Wu and Ouhyoung proposed another prediction algorithm based on Grey system theory in 1994 [Wu 1994]. Grey theory applies to areas where the system is only partially defined. This applies to HMD tracking because there are many ill-defined aspects of the system and behavior is uncertain. In this technique, the observed data is accumulated to derive a differential model for prediction and analysis of system behavior. This technique is less dependent on user defined system characteristics than the previously defined Kalman filtering. The Grey predictor has been shown to produce errors 5 to 12 times lower than with no prediction.
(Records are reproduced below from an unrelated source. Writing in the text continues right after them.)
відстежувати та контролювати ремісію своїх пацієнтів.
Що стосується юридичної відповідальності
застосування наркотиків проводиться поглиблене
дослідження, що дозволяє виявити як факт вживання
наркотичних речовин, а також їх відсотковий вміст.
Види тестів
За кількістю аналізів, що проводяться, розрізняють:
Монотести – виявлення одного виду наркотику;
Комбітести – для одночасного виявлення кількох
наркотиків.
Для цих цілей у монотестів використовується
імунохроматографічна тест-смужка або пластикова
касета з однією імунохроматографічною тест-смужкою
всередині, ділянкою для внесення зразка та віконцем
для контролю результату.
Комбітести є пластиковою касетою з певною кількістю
Computationally the Grey predictor is faster than the Kalman techniques. While more studies are required the further compare the two prediction models, Kalman filtering generally show slightly better results but with more variance (jitter) in the values. The type of application and tracking technology used will also effect which predictor should be used.
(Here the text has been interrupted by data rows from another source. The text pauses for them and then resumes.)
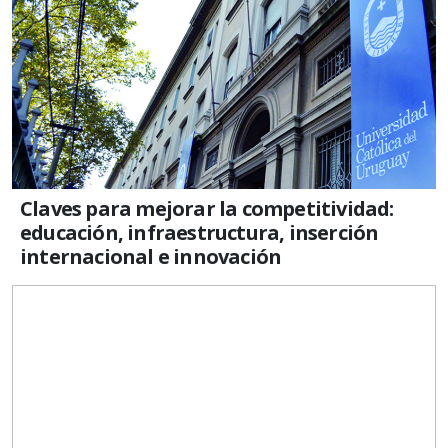
Claves para mejorar la competitividad:
educación, infraestructura, inserción
internacional e innovación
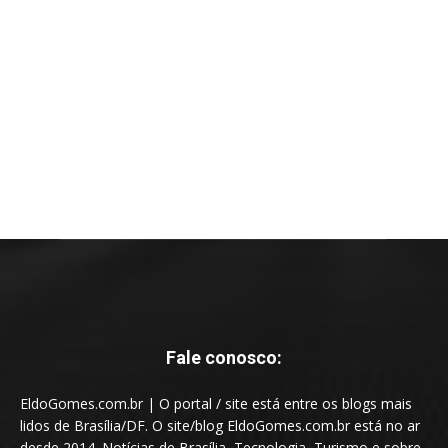
Fale conosco:
EldoGomes.com.br | O portal / site está entre os blogs mais
lidos de Brasília/DF. O site/blog EldoGomes.com.br está no ar
desde 2014. Notícias de Brasília, Tecnologia, Turismo e sobre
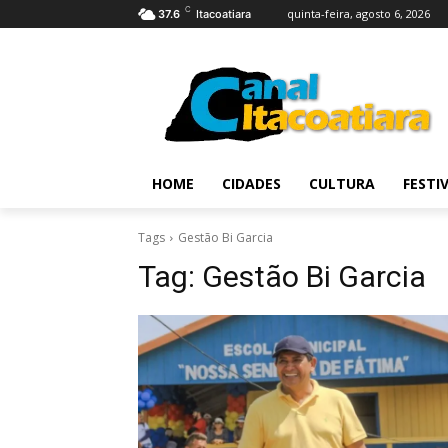
C
quinta-feira, agosto 6, 2026
37.6
Itacoatiara
HOME
CIDADES
CULTURA
FESTI
Tags
Gestão Bi Garcia
Tag:
Gestão Bi Garcia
Single Constraint based tracking

Tracking the position of an object in a VR system was almost universally accomplished by collecting data for all degrees of freedom (constraints) before defining its position/orientation in space. In 1997, Welch and Bishop [Welch 1997] proposed a mathematical system named single-constraint-at-a-time or SCAAT tracking. In this approach, each constraint is used to make an estimation. As each new constraint is collected they are combined to make a new, improved estimation. Thus, in a positional tracking system with three DOF, three position estimations have been made by the time the first ‘complete’ set of measurements has been received. This results in more frequent estimations, less latency (reduced tpd), and better accuracy.

One reason for the improved performance has to do with how many tracking technologies work. Magnetic trackers, for example, sample each constraint sequentially before combining them for submission as a complete package. Using SCAAT allows the system to take advantage of each constraint as soon as it is collected. Vision based systems typically use a similar methodology. There are usually several markers in the scene being analyzed, and each marker is found sequentially within the image. Rather then waiting to find all the markers, a SCAAT approach processes each marker individually while the others are being found. Notice that there is implied parallel processing taking place. This is usually accomplished by having one system perform data capture while another is doing application processing.
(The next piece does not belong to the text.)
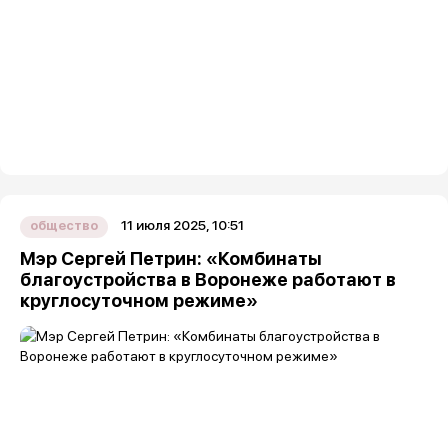
11 июля 2025, 10:51
общество
Мэр Сергей Петрин: «Комбинаты
благоустройства в Воронеже работают в
круглосуточном режиме»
An integral part of the SCAAT algorithms is some type of predictor function. Welch has used a variation of the Kalman filter for his work on the HiBall project at the University of North Carolina at Chapel Hill. While direct comparison to other techniques is difficult, experimental results indicated an error of one or two magnitudes lower than for systems not using SCAAT or prediction techniques.

Proposed Research of a New Tracking System for CSCW Applications

Based on our technology review, we believe the best approach to meet CSCW tracking requirements is by developing a hybrid tracking system. No single technology has been shown to meet the requirements of accuracy, latency, and precision while maintaining flexibility and minimizing user and environmental encumbrances. Video and inertial based trackers are the two most promising technologies to combine in the hybrid tracker. More specifically, we recommend continued research to enhance the head mounted video tracking system used by the HITL Mixed Reality project and combining it with an inertial tracking system.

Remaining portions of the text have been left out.